The kidnapping in Port Harcourt comes a day after a US oil executive was shot dead in the city.

A rebel group waging a five-month-old campaign of attacks against the industry said it was not involved in the abduction, which police and oil industry sources attributed to a community dispute.
   
Industry sources said the foreigners were employees of Italian oil contractor Saipem and the Italian foreign ministry said they included at least one Italian national.

Police said one suspected kidnapper had been arrested.

An oil industry source, who asked not to be named because of his company's policy, said: "A group of expatriates were kidnapped in Port Harcourt city.

"They had mobile [armed] police escort, but the kidnappers got the mobile police out of the car and kidnapped the expatriates."

Community blamed

Samuel Agbetuyi, Rivers State Police Commissioner, said reports of the kidnapping were sketchy. 

Nigeria is the world's eighth-
largest oil exporter

"One of those who did it has been arrested," he said.
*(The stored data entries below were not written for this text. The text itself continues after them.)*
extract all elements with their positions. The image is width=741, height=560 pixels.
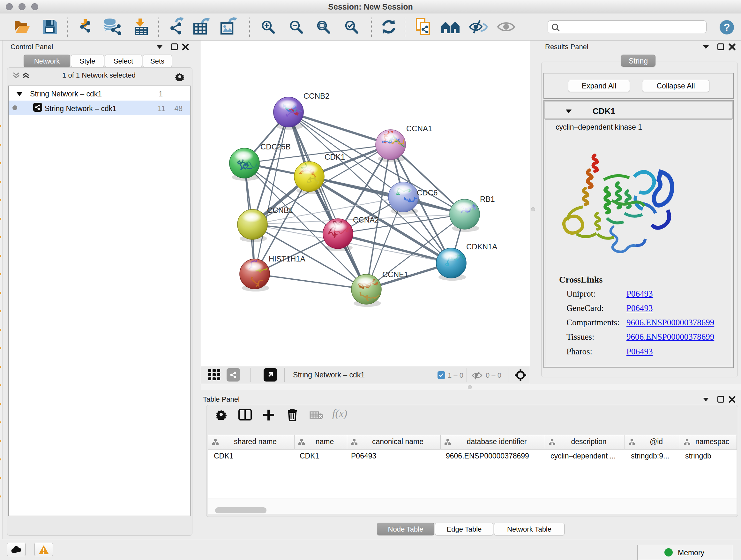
svg-text:HIST1H1A: HIST1H1A — [269, 254, 306, 263]
svg-text:CCNA1: CCNA1 — [406, 124, 432, 133]
svg-text:CCNB1: CCNB1 — [267, 206, 293, 214]
svg-text:CDK1: CDK1 — [325, 152, 345, 161]
svg-text:CCNE1: CCNE1 — [382, 270, 408, 279]
svg-text:CDC6: CDC6 — [417, 188, 437, 197]
svg-text:RB1: RB1 — [480, 195, 495, 203]
svg-text:CDC25B: CDC25B — [260, 142, 291, 151]
svg-text:CCNB2: CCNB2 — [304, 91, 329, 100]
svg-text:CDKN1A: CDKN1A — [466, 242, 497, 251]
svg-text:CCNA2: CCNA2 — [353, 215, 379, 224]
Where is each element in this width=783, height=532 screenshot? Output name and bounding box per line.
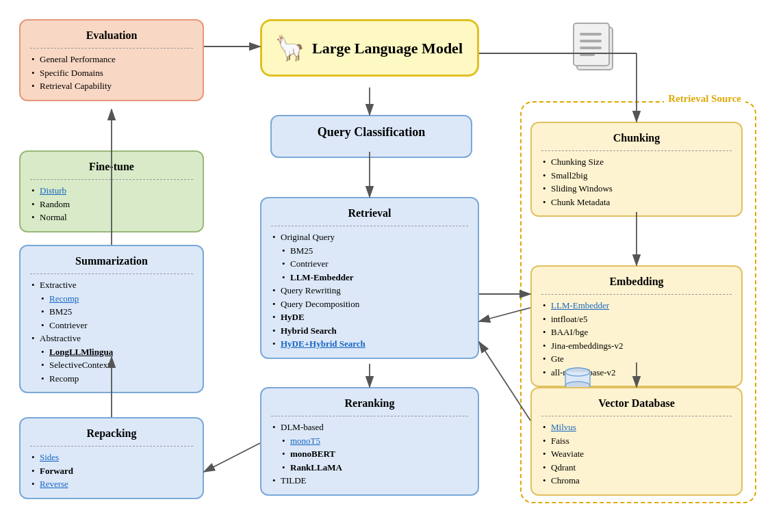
embed-jina: Jina-embeddings-v2 <box>541 339 732 353</box>
summ-bm25: BM25 <box>30 305 193 319</box>
retrieval-list: Original Query BM25 Contriever LLM-Embed… <box>271 230 468 351</box>
embed-llm: LLM-Embedder <box>541 299 732 312</box>
evaluation-title: Evaluation <box>30 27 193 49</box>
repacking-box: Repacking Sides Forward Reverse <box>19 417 204 499</box>
vecdb-weaviate: Weaviate <box>541 447 732 461</box>
chunking-small2big: Small2big <box>541 169 732 183</box>
retrieval-bm25: BM25 <box>271 244 468 258</box>
evaluation-box: Evaluation General Performance Specific … <box>19 19 204 101</box>
document-icon <box>572 19 619 77</box>
llama-icon: 🦙 <box>274 29 305 66</box>
finetune-box: Fine-tune Disturb Random Normal <box>19 150 204 232</box>
query-classification-box: Query Classification <box>270 115 472 158</box>
summ-abstractive: Abstractive <box>30 332 193 345</box>
retrieval-decomp: Query Decomposition <box>271 297 468 311</box>
retrieval-contriever: Contriever <box>271 257 468 271</box>
chunking-title: Chunking <box>541 130 732 151</box>
chunking-box: Chunking Chunking Size Small2big Sliding… <box>530 122 743 217</box>
retrieval-hybrid: Hybrid Search <box>271 324 468 338</box>
finetune-item-1: Disturb <box>30 184 193 198</box>
repack-sides: Sides <box>30 451 193 464</box>
eval-item-3: Retrieval Capability <box>30 79 193 93</box>
reranking-monot5: monoT5 <box>271 434 468 448</box>
vecdb-title: Vector Database <box>541 395 732 416</box>
vector-database-box: Vector Database Milvus Faiss Weaviate Qd… <box>530 387 743 496</box>
eval-item-1: General Performance <box>30 53 193 66</box>
svg-rect-4 <box>580 46 602 49</box>
summ-selective: SelectiveContext <box>30 358 193 372</box>
repack-forward: Forward <box>30 464 193 478</box>
retrieval-llm-embedder: LLM-Embedder <box>271 271 468 284</box>
summ-title: Summarization <box>30 253 193 274</box>
embed-gte: Gte <box>541 352 732 366</box>
chunking-size: Chunking Size <box>541 155 732 169</box>
chunking-meta: Chunk Metadata <box>541 196 732 209</box>
vecdb-chroma: Chroma <box>541 474 732 488</box>
reranking-rankllama: RankLLaMA <box>271 461 468 475</box>
eval-item-2: Specific Domains <box>30 66 193 80</box>
embed-intfloat: intfloat/e5 <box>541 312 732 326</box>
finetune-title: Fine-tune <box>30 159 193 180</box>
vecdb-qdrant: Qdrant <box>541 461 732 475</box>
summarization-box: Summarization Extractive Recomp BM25 Con… <box>19 245 204 393</box>
retrieval-hyde-hybrid: HyDE+Hybrid Search <box>271 337 468 351</box>
vecdb-list: Milvus Faiss Weaviate Qdrant Chroma <box>541 421 732 488</box>
reranking-list: DLM-based monoT5 monoBERT RankLLaMA TILD… <box>271 421 468 488</box>
repack-reverse: Reverse <box>30 477 193 491</box>
svg-rect-1 <box>574 23 609 66</box>
retrieval-source-label: Retrieval Source <box>664 93 745 105</box>
retrieval-hyde: HyDE <box>271 310 468 324</box>
finetune-list: Disturb Random Normal <box>30 184 193 224</box>
summ-list: Extractive Recomp BM25 Contriever Abstra… <box>30 278 193 385</box>
retrieval-orig: Original Query <box>271 230 468 244</box>
retrieval-box: Retrieval Original Query BM25 Contriever… <box>260 197 479 359</box>
evaluation-list: General Performance Specific Domains Ret… <box>30 53 193 93</box>
llm-box: 🦙 Large Language Model <box>260 19 479 77</box>
finetune-item-2: Random <box>30 198 193 211</box>
reranking-dlm: DLM-based <box>271 421 468 434</box>
reranking-title: Reranking <box>271 395 468 416</box>
embedding-title: Embedding <box>541 274 732 295</box>
summ-contriever: Contriever <box>30 319 193 332</box>
diagram: Evaluation General Performance Specific … <box>0 0 783 532</box>
summ-recomp: Recomp <box>30 292 193 306</box>
summ-longllm: LongLLMlingua <box>30 345 193 359</box>
chunking-list: Chunking Size Small2big Sliding Windows … <box>541 155 732 209</box>
summ-recomp2: Recomp <box>30 372 193 386</box>
chunking-sliding: Sliding Windows <box>541 182 732 196</box>
retrieval-rewriting: Query Rewriting <box>271 284 468 297</box>
repack-title: Repacking <box>30 425 193 447</box>
retrieval-title: Retrieval <box>271 205 468 226</box>
svg-line-18 <box>204 443 260 472</box>
vecdb-faiss: Faiss <box>541 434 732 448</box>
svg-rect-5 <box>580 53 595 56</box>
vecdb-milvus: Milvus <box>541 421 732 434</box>
reranking-monobert: monoBERT <box>271 447 468 461</box>
embed-baai: BAAI/bge <box>541 325 732 339</box>
reranking-box: Reranking DLM-based monoT5 monoBERT Rank… <box>260 387 479 496</box>
svg-rect-2 <box>580 33 602 36</box>
summ-extractive: Extractive <box>30 278 193 292</box>
svg-rect-3 <box>580 40 602 42</box>
llm-title: Large Language Model <box>312 37 463 59</box>
reranking-tilde: TILDE <box>271 474 468 488</box>
qc-title: Query Classification <box>281 123 461 146</box>
repack-list: Sides Forward Reverse <box>30 451 193 491</box>
finetune-item-3: Normal <box>30 211 193 224</box>
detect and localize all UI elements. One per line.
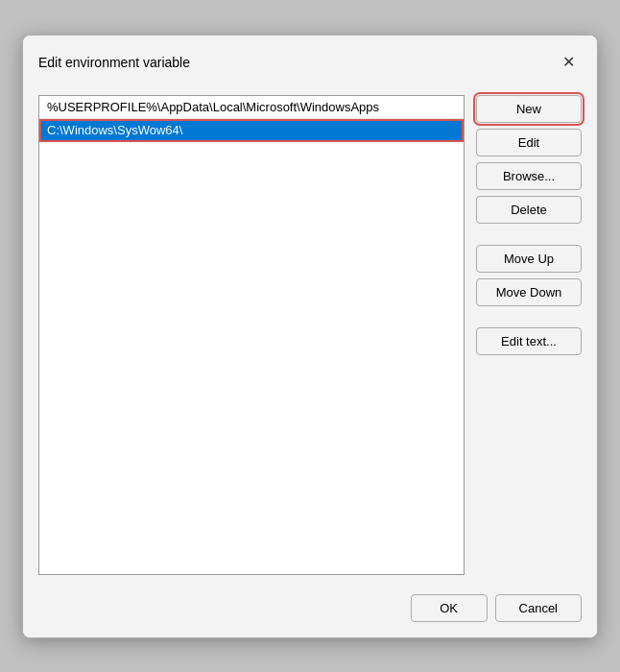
title-bar: Edit environment variable ✕ xyxy=(23,36,597,85)
browse-button[interactable]: Browse... xyxy=(476,162,582,190)
edit-button[interactable]: Edit xyxy=(476,129,582,156)
edit-text-button[interactable]: Edit text... xyxy=(476,327,582,355)
spacer xyxy=(476,229,582,239)
dialog-footer: OK Cancel xyxy=(23,585,597,637)
ok-button[interactable]: OK xyxy=(411,594,488,622)
list-item[interactable]: C:\Windows\SysWow64\ xyxy=(39,119,464,142)
new-button[interactable]: New xyxy=(476,95,582,123)
dialog-body: %USERPROFILE%\AppData\Local\Microsoft\Wi… xyxy=(23,85,597,585)
edit-env-variable-dialog: Edit environment variable ✕ %USERPROFILE… xyxy=(22,35,598,638)
cancel-button[interactable]: Cancel xyxy=(495,594,582,622)
env-variable-list[interactable]: %USERPROFILE%\AppData\Local\Microsoft\Wi… xyxy=(38,95,465,575)
spacer xyxy=(476,312,582,322)
dialog-title: Edit environment variable xyxy=(38,55,190,70)
list-item[interactable]: %USERPROFILE%\AppData\Local\Microsoft\Wi… xyxy=(39,96,464,119)
action-buttons-panel: New Edit Browse... Delete Move Up Move D… xyxy=(476,95,582,575)
move-up-button[interactable]: Move Up xyxy=(476,245,582,273)
move-down-button[interactable]: Move Down xyxy=(476,278,582,306)
close-button[interactable]: ✕ xyxy=(555,49,582,76)
delete-button[interactable]: Delete xyxy=(476,196,582,224)
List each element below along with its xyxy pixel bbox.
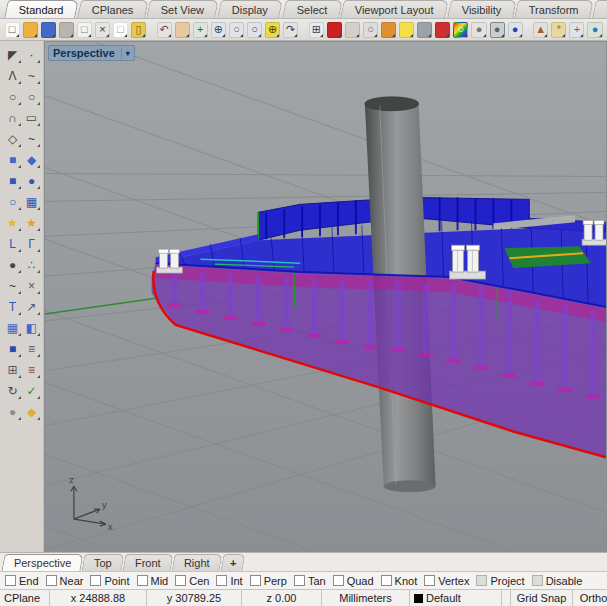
extrude-right-icon[interactable]: Γ — [23, 234, 41, 253]
curve-hook-icon[interactable]: ~ — [4, 276, 22, 295]
arc-icon[interactable]: ∩ — [4, 108, 22, 127]
osnap-tan[interactable]: Tan — [294, 575, 326, 587]
osnap-end-checkbox[interactable] — [5, 575, 16, 586]
osnap-disable-checkbox[interactable] — [532, 575, 543, 586]
four-viewports-icon[interactable]: ⊞ — [309, 22, 324, 38]
copy-icon[interactable]: □ — [113, 22, 128, 38]
rendered-sphere-icon[interactable]: ● — [490, 22, 505, 38]
rotate-camera-icon[interactable]: ↷ — [283, 22, 298, 38]
trim-icon[interactable]: × — [23, 276, 41, 295]
copy-page-icon[interactable]: □ — [77, 22, 92, 38]
tab-standard[interactable]: Standard — [4, 0, 78, 18]
osnap-point[interactable]: Point — [90, 575, 129, 587]
zoom-selected-icon[interactable]: ⊕ — [265, 22, 280, 38]
ellipse-icon[interactable]: ○ — [23, 87, 41, 106]
pan-hand-icon[interactable] — [175, 22, 190, 38]
tab-display[interactable]: Display — [218, 0, 284, 18]
osnap-vertex[interactable]: Vertex — [424, 575, 469, 587]
extrude-left-icon[interactable]: L — [4, 234, 22, 253]
boolean-union-icon[interactable]: ★ — [4, 213, 22, 232]
tab-viewport-layout[interactable]: Viewport Layout — [340, 0, 449, 18]
osnap-perp-checkbox[interactable] — [250, 575, 261, 586]
osnap-cen-checkbox[interactable] — [175, 575, 186, 586]
paste-icon[interactable]: ▯ — [131, 22, 146, 38]
units-pane[interactable]: Millimeters — [322, 590, 410, 606]
grid-snap-toggle[interactable]: Grid Snap — [511, 590, 573, 606]
layer-wedge-icon[interactable] — [435, 22, 450, 38]
osnap-quad-checkbox[interactable] — [333, 575, 344, 586]
ortho-toggle[interactable]: Ortho — [573, 590, 607, 606]
polygon-icon[interactable]: ◇ — [4, 129, 22, 148]
sphere-pair-icon[interactable]: ● — [23, 171, 41, 190]
hatch-icon[interactable]: ≡ — [23, 339, 41, 358]
align-icon[interactable]: ≡ — [23, 360, 41, 379]
check-selection-icon[interactable]: ✓ — [23, 381, 41, 400]
earth-globe-icon[interactable]: ● — [587, 22, 602, 38]
layer-pane[interactable]: Default — [410, 590, 502, 606]
single-point-icon[interactable]: · — [23, 45, 41, 64]
link-nodes-icon[interactable] — [381, 22, 396, 38]
move-uvn-icon[interactable]: + — [569, 22, 584, 38]
mesh-box-icon[interactable]: ▦ — [23, 192, 41, 211]
tab-transform[interactable]: Transform — [514, 0, 594, 18]
solid-surface-icon[interactable]: ■ — [4, 339, 22, 358]
osnap-tan-checkbox[interactable] — [294, 575, 305, 586]
options-gears-icon[interactable]: * — [551, 22, 566, 38]
mirror-icon[interactable]: ◧ — [23, 318, 41, 337]
lightbulb-icon[interactable] — [399, 22, 414, 38]
viewport-tab-front[interactable]: Front — [123, 554, 174, 571]
osnap-near[interactable]: Near — [46, 575, 84, 587]
osnap-knot[interactable]: Knot — [381, 575, 418, 587]
tab-select[interactable]: Select — [282, 0, 342, 18]
osnap-near-checkbox[interactable] — [46, 575, 57, 586]
open-folder-icon[interactable] — [23, 22, 38, 38]
history-clock-icon[interactable]: ○ — [363, 22, 378, 38]
tab-visibility[interactable]: Visibility — [447, 0, 516, 18]
save-file-icon[interactable] — [41, 22, 56, 38]
print-icon[interactable] — [59, 22, 74, 38]
array-grid-icon[interactable]: ⊞ — [4, 360, 22, 379]
orient-icon[interactable]: ↻ — [4, 381, 22, 400]
measure-icon[interactable] — [345, 22, 360, 38]
osnap-quad[interactable]: Quad — [333, 575, 374, 587]
perspective-viewport[interactable]: z y x Perspective ▾ — [44, 41, 607, 552]
move-points-icon[interactable]: ↗ — [23, 297, 41, 316]
curve-control-points-icon[interactable]: ~ — [23, 66, 41, 85]
lock-icon[interactable] — [417, 22, 432, 38]
osnap-end[interactable]: End — [5, 575, 39, 587]
viewport-title-menu[interactable]: Perspective ▾ — [48, 45, 135, 61]
new-viewport-tab-button[interactable]: + — [220, 554, 245, 571]
blend-spheres-icon[interactable]: ● — [4, 255, 22, 274]
osnap-int[interactable]: Int — [216, 575, 242, 587]
cut-icon[interactable]: × — [95, 22, 110, 38]
raytrace-sphere-icon[interactable]: ● — [508, 22, 523, 38]
rectangle-icon[interactable]: ▭ — [23, 108, 41, 127]
osnap-project-checkbox[interactable] — [476, 575, 487, 586]
osnap-disable[interactable]: Disable — [532, 575, 583, 587]
curved-surface-icon[interactable]: ◆ — [23, 150, 41, 169]
tab-curve-tools[interactable]: Curve Tools — [592, 0, 607, 18]
polyline-icon[interactable]: Λ — [4, 66, 22, 85]
torus-icon[interactable]: ○ — [4, 192, 22, 211]
cplane-pane[interactable]: CPlane — [0, 590, 50, 606]
zoom-window-icon[interactable]: ○ — [247, 22, 262, 38]
osnap-project[interactable]: Project — [476, 575, 524, 587]
red-car-icon[interactable] — [327, 22, 342, 38]
zoom-dynamic-icon[interactable]: ○ — [229, 22, 244, 38]
selection-filter-icon[interactable]: ▲ — [533, 22, 548, 38]
circle-icon[interactable]: ○ — [4, 87, 22, 106]
rotate-view-icon[interactable]: + — [193, 22, 208, 38]
osnap-cen[interactable]: Cen — [175, 575, 209, 587]
viewport-tab-perspective[interactable]: Perspective — [2, 554, 84, 571]
box-icon[interactable]: ■ — [4, 171, 22, 190]
osnap-mid[interactable]: Mid — [137, 575, 169, 587]
handle-curve-icon[interactable]: ~ — [23, 129, 41, 148]
select-pointer-icon[interactable]: ◤ — [4, 45, 22, 64]
text-icon[interactable]: T — [4, 297, 22, 316]
zoom-icon[interactable]: ⊕ — [211, 22, 226, 38]
tab-set-view[interactable]: Set View — [146, 0, 219, 18]
mesh-blobs-icon[interactable]: ● — [4, 402, 22, 421]
new-file-icon[interactable]: □ — [5, 22, 20, 38]
point-cloud-icon[interactable]: ∴ — [23, 255, 41, 274]
osnap-int-checkbox[interactable] — [216, 575, 227, 586]
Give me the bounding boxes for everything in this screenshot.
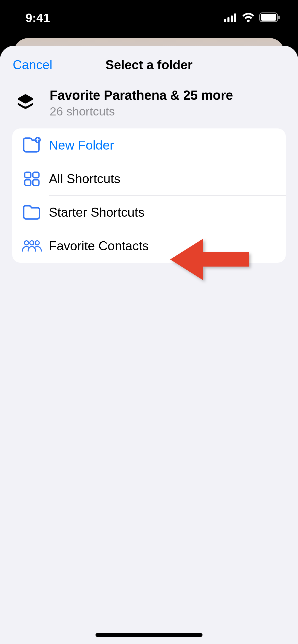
new-folder-label: New Folder [49,138,114,153]
selection-title: Favorite Parathena & 25 more [50,88,233,103]
favorite-contacts-label: Favorite Contacts [49,239,149,253]
all-shortcuts-row[interactable]: All Shortcuts [12,162,286,196]
folder-picker-sheet: Cancel Select a folder Favorite Parathen… [0,46,298,644]
svg-rect-1 [227,17,229,22]
home-indicator[interactable] [96,633,202,637]
svg-point-14 [35,241,39,245]
wifi-icon [242,11,255,25]
starter-shortcuts-label: Starter Shortcuts [49,205,144,220]
new-folder-row[interactable]: New Folder [12,128,286,162]
svg-rect-2 [231,16,233,22]
shortcuts-stack-icon [15,92,36,114]
status-bar: 9:41 [0,0,298,36]
svg-rect-3 [234,13,236,22]
grid-icon [21,168,43,189]
folder-list: New Folder All Shortcuts Starter [12,128,286,263]
contacts-icon [21,235,43,257]
status-time: 9:41 [25,11,50,25]
cellular-icon [224,11,237,25]
selection-summary: Favorite Parathena & 25 more 26 shortcut… [0,84,298,128]
svg-rect-0 [224,19,226,22]
svg-point-13 [30,241,34,245]
all-shortcuts-label: All Shortcuts [49,171,120,186]
selection-subtitle: 26 shortcuts [50,104,233,118]
starter-shortcuts-row[interactable]: Starter Shortcuts [12,196,286,229]
nav-bar: Cancel Select a folder [0,46,298,84]
svg-rect-8 [25,172,31,178]
svg-rect-9 [33,172,39,178]
svg-point-12 [24,241,29,245]
new-folder-icon [21,135,43,156]
svg-rect-6 [278,16,280,19]
favorite-contacts-row[interactable]: Favorite Contacts [12,229,286,263]
battery-icon [259,11,280,25]
cancel-button[interactable]: Cancel [13,57,52,72]
svg-rect-5 [261,14,276,21]
folder-icon [21,202,43,223]
page-title: Select a folder [105,57,193,72]
status-indicators [224,11,280,25]
svg-rect-10 [25,180,31,185]
svg-rect-11 [33,180,39,185]
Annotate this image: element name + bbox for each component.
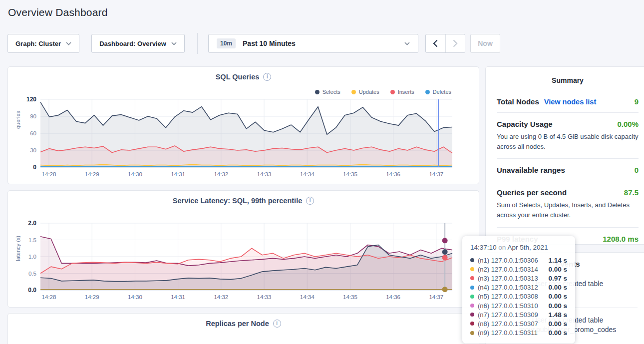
tooltip-node-label: (n8) 127.0.0.1:50307 [478,320,538,328]
info-icon[interactable]: i [273,320,281,328]
chevron-down-icon [404,42,410,45]
x-axis-tick-label: 14:35 [343,171,357,177]
tooltip-timestamp: 14:37:10 on Apr 5th, 2021 [470,244,567,251]
summary-row-header: Queries per second87.5 [497,188,639,197]
tooltip-node-value: 0.00 s [548,266,567,273]
summary-row-label: Total Nodes [497,97,539,106]
summary-row-label: Unavailable ranges [497,166,565,174]
info-icon[interactable]: i [306,197,314,205]
tooltip-row: (n2) 127.0.0.1:503140.00 s [470,265,567,274]
summary-row-description: Sum of Selects, Updates, Inserts, and De… [497,200,639,220]
tooltip-row: (n5) 127.0.0.1:503080.00 s [470,292,567,301]
tooltip-row: (n9) 127.0.0.1:503110.00 s [470,329,567,338]
time-range-selector[interactable]: 10m Past 10 Minutes [208,34,418,53]
node-color-dot [470,313,474,317]
tooltip-node-label: (n9) 127.0.0.1:50311 [478,329,538,337]
tooltip-node-value: 0.00 s [548,320,567,328]
x-axis-tick-label: 14:36 [386,294,400,300]
graph-dropdown[interactable]: Graph: Cluster [7,34,79,53]
latency-chart-title: Service Latency: SQL, 99th percentile [173,197,303,205]
tooltip-node-value: 1.48 s [548,311,567,319]
tooltip-node-label: (n6) 127.0.0.1:50310 [478,302,538,310]
graph-dropdown-label: Graph: Cluster [15,40,61,47]
tooltip-row: (n1) 127.0.0.1:503061.14 s [470,256,567,265]
time-step-buttons [425,34,465,53]
chevron-left-icon [433,39,438,47]
x-axis-tick-label: 14:32 [214,294,228,300]
tooltip-row: (n4) 127.0.0.1:503120.00 s [470,283,567,292]
chevron-right-icon [453,39,458,47]
summary-row-queries-per-second: Queries per second87.5Sum of Selects, Up… [497,181,639,227]
summary-row-label: Queries per second [497,188,567,197]
info-icon[interactable]: i [263,73,271,81]
sql-queries-panel: SQL Queries i SelectsUpdatesInsertsDelet… [7,66,479,184]
summary-panel: Summary Total NodesView nodes list9Capac… [485,66,644,245]
hover-point [442,249,448,255]
x-axis-tick-label: 14:31 [171,171,185,177]
x-axis-tick-label: 14:29 [85,171,99,177]
tooltip-node-label: (n5) 127.0.0.1:50308 [478,293,538,300]
summary-row-value: 9 [635,97,639,106]
node-color-dot [470,331,474,335]
time-next-button[interactable] [446,34,465,52]
legend-item-inserts: Inserts [390,89,414,95]
replicas-per-node-panel: Replicas per Node i [7,313,479,344]
node-color-dot [470,258,474,262]
hover-point [442,255,448,261]
chevron-down-icon [171,42,177,45]
x-axis-tick-label: 14:32 [214,171,228,177]
service-latency-chart[interactable]: 14:2814:2914:3014:3114:3214:3314:3414:35… [8,221,480,305]
x-axis-tick-label: 14:30 [128,294,142,300]
x-axis-tick-label: 14:28 [42,171,56,177]
y-axis-tick-label: 0.5 [28,271,36,277]
x-axis-tick-label: 14:34 [300,171,315,177]
dashboard-dropdown[interactable]: Dashboard: Overview [91,34,185,53]
now-button[interactable]: Now [470,34,500,53]
node-color-dot [470,322,474,326]
legend-item-selects: Selects [315,89,340,95]
summary-row-value: 0 [635,166,639,174]
x-axis-tick-label: 14:28 [42,294,56,300]
sql-chart-legend: SelectsUpdatesInsertsDeletes [315,89,451,95]
time-range-badge: 10m [217,38,236,48]
toolbar-divider [197,33,198,54]
chevron-down-icon [66,42,71,45]
x-axis-tick-label: 14:33 [257,294,272,300]
overview-dashboard-page: Overview Dashboard Graph: Cluster Dashbo… [0,0,644,344]
summary-row-total-nodes: Total NodesView nodes list9 [497,90,639,112]
summary-title: Summary [486,76,644,84]
x-axis-tick-label: 14:34 [300,294,315,300]
tooltip-row: (n6) 127.0.0.1:503100.00 s [470,301,567,310]
summary-row-unavailable-ranges: Unavailable ranges0 [497,158,639,181]
summary-row-value: 1208.0 ms [603,235,639,243]
node-color-dot [470,276,474,280]
time-range-label: Past 10 Minutes [243,39,296,47]
sql-queries-chart[interactable]: 14:2814:2914:3014:3114:3214:3314:3414:35… [8,97,480,181]
legend-item-updates: Updates [351,89,379,95]
series-color-dot [425,90,430,94]
sql-chart-title: SQL Queries [216,73,260,81]
hover-point [442,238,448,243]
tooltip-row: (n3) 127.0.0.1:503130.97 s [470,274,567,283]
time-prev-button[interactable] [426,34,446,52]
legend-item-deletes: Deletes [425,89,451,95]
view-nodes-list-link[interactable]: View nodes list [544,98,597,106]
x-axis-tick-label: 14:36 [386,171,400,177]
summary-row-header: Capacity Usage0.00% [497,120,639,128]
tooltip-node-label: (n4) 127.0.0.1:50312 [478,284,538,291]
tooltip-node-label: (n3) 127.0.0.1:50313 [478,275,538,282]
summary-row-header: Unavailable ranges0 [497,166,639,174]
series-color-dot [351,90,356,94]
series-color-dot [390,90,395,94]
summary-row-description: You are using 0 B of 4.5 GiB usable disk… [497,132,639,152]
x-axis-tick-label: 14:37 [429,171,443,177]
dashboard-dropdown-label: Dashboard: Overview [99,40,166,47]
summary-row-capacity-usage: Capacity Usage0.00%You are using 0 B of … [497,112,639,158]
legend-label: Selects [322,89,340,95]
node-color-dot [470,295,474,299]
tooltip-node-value: 0.97 s [548,275,567,282]
summary-row-value: 0.00% [617,120,639,128]
legend-label: Inserts [398,89,414,95]
x-axis-tick-label: 14:30 [128,171,142,177]
tooltip-row: (n7) 127.0.0.1:503091.48 s [470,310,567,319]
The Movement for the Emancipation of the Niger Delta, whose attacks against the world's eighth-largest oil exporter have cut output by a quarter, told Reuters by email that they were not responsible.

Police and industry sources attributed it to a community problem.

An oil industry source said talks were already under way with the community to secure their release.

Kidnapping is a fairly common method used by impoverished villages in the lawless delta, suffering neglect from their own government, to extract benefits or cash from oil companies.

US worker killed

On Wednesday a gunman on a motorcycle shot dead a US citizen working for Baker Hughes, a Texan oil services company.

Diplomatic and oil industry sources said the killing was probably an isolated incident related to a work dispute.

Port Harcourt is the largest city in the Niger Delta, which pumps all of Nigeria's oil, and several multinationals have offices there, including Royal Dutch Shell and Agip.